**EXERCISE**
Copy out every line of the data where the word "biodiversity" is found.

**Data items**
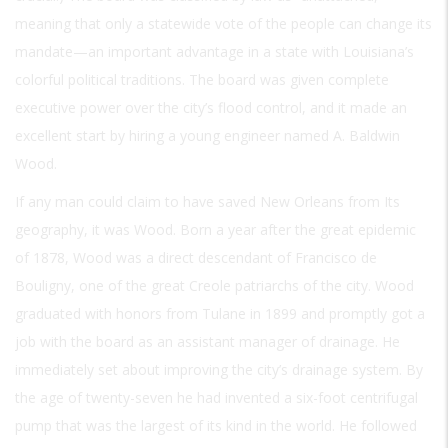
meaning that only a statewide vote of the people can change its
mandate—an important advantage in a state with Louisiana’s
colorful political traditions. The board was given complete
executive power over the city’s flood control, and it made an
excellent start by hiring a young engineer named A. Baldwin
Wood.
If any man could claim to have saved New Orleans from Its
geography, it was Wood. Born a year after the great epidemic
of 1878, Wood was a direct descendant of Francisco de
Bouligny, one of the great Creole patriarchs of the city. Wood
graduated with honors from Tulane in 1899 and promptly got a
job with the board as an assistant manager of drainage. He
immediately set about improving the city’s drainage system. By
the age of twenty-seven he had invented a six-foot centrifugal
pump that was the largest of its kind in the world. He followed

==

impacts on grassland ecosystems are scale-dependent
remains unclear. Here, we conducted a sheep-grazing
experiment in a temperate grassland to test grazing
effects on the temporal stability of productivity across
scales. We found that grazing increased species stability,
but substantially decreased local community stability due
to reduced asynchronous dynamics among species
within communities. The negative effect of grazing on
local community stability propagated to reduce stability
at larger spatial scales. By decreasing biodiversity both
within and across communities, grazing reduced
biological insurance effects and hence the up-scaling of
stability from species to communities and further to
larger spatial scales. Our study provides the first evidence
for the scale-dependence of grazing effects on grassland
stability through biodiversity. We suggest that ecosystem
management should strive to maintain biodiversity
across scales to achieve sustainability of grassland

**TASK OUTPUT**
at larger spatial scales. By decreasing biodiversity both
stability through biodiversity. We suggest that ecosystem
management should strive to maintain biodiversity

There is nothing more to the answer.